Dass Wälder nicht nur einen monetären, sondern auch einen subsistenten Wert entfalten, geht nicht in die Rechnung mit ein: Früher hat der Wald alles geliefert, was zum (Über-)Leben benötigt wurde - bei behutsamer Nutzung für alle Ewigkeiten. Medizin, Brenn- und Bauholz, Gerbstoffe, Seifen, Harze, Früchte, Fleisch, Trinkwasser - all dies sind bleibende, nichtgeldliche Werte eines intakten Naturwaldes. Seine Vernichtung stellt einen realen finanziellen Verlust dar, denn all diese Dinge müssen nach der Waldvernichtung teuer gekauft werden. Hinzu kommt, dass es durchschnittlich drei Jahre dauert, bis die Ölpalmen die ersten spärlichen Ernten erbringen. Ab dem zweiten Jahr müssen bereits Agrarchemikalien teuer nachgekauft werden. Produkte, mit denen sich die Kleinbauern ihr eigenes Wasser verseuchen und damit sich selbst und ihre Kinder vergiften.

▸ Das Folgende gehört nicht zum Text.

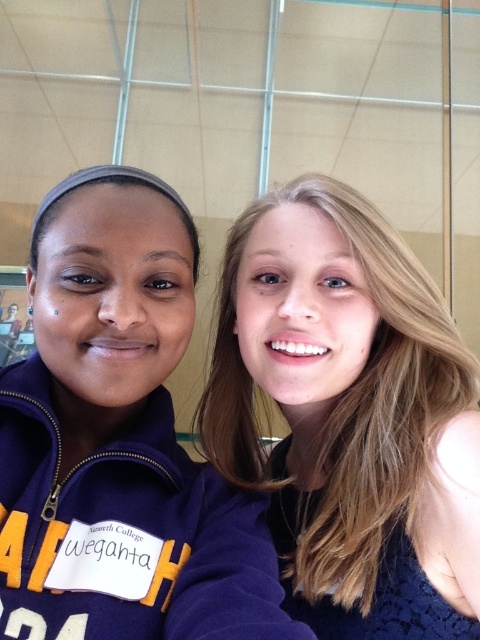 Does point (205, 428) come behind point (48, 541)?

Yes, it is.

Who is higher up, blonde hair at upper right or matte purple sweatshirt at center?

Positioned higher is blonde hair at upper right.

Which is in front, point (408, 333) or point (264, 524)?

Positioned in front is point (264, 524).

Locate an element on the screen. The image size is (480, 640). blonde hair at upper right is located at coordinates 349,417. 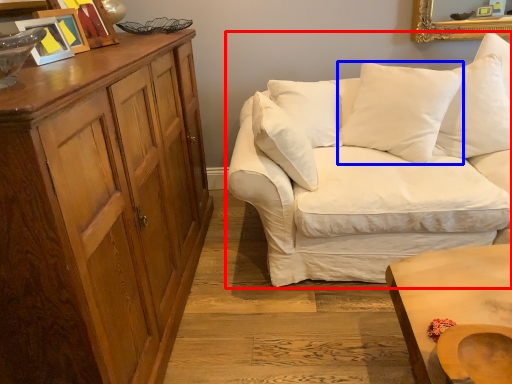 Question: Which object appears farthest to the camera in this image, studio couch (highlighted by a red box) or pillow (highlighted by a blue box)?

Choices:
 (A) studio couch
 (B) pillow

Answer: (B)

Krankheit und Armut - ein schweres Unterpfand für vermeintlichen Fortschritt!

Letzte Hoffnung

Aber bei den Dayak in Pasir Panjang gibt es Hoffnung: Erfolgreich haben sie bisher alle Versuche des Landraubs durch die Palmölindustrie in den Wind geschlagen und ihre Gemeindewälder zumindest auf einem Gebiet von etwa 1.000 Hektar erhalten können. Dafür gibt es einen simplen Grund: Seit nunmehr gut 30 Jahren arbeitet die gesamte Gemeinschaft in der lokalen Naturschutz-Organisation Orangutan Foundation International (OFI).

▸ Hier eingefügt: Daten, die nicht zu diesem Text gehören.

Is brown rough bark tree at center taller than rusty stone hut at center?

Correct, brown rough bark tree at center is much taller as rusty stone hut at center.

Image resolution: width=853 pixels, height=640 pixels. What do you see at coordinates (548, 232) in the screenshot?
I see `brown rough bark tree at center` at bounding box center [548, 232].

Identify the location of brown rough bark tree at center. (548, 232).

Vor 40 Jahren kam eine Deutsch-Kanadierin griechischer Abstammung, Dr. Birute Galdikas, als erste Primatologin zur Erforschung wilder Orang-Utans auf die große Insel, auf der es zu der Zeit kaum Straßen und so gut wie keine Elektrizität gab. Sie bereitete sämtlicher heute existierender Orang-Utan-Forschung den Weg. Als sie hautnah erfuhr, wie die Waldvernichtung sich immer mehr in die Landschaft fraß, führte Galdikas bahnbrechende Entscheidungen für den Naturschutz auf Borneo herbei. Ihr Engagement mündete vor 30 Jahren in die Gründung des ersten Nationalparks im indonesischen Teil Borneos - dem Taman National Tanjung Puting. Dort befindet sich bis heute das so genannte Camp Leakey, eine Forschungs-und Auswilderungsstation für gerettete Orang-Utan-Waisen. Als irgendwann der Park zur Betreuung der zunehmenden Zahl der Tiere nicht mehr ausreichte, wurde in etwa 20 Kilometer Entfernung vom Park in dem Waldgebiet der Dayak-Gemeinde vom "Langen Sand" eine weitere Klinik-, Quarantäne- und Aufzuchtstation für Orang-Utan-Waisen geschaffen. Mit ihr entstand die Organisation OFI.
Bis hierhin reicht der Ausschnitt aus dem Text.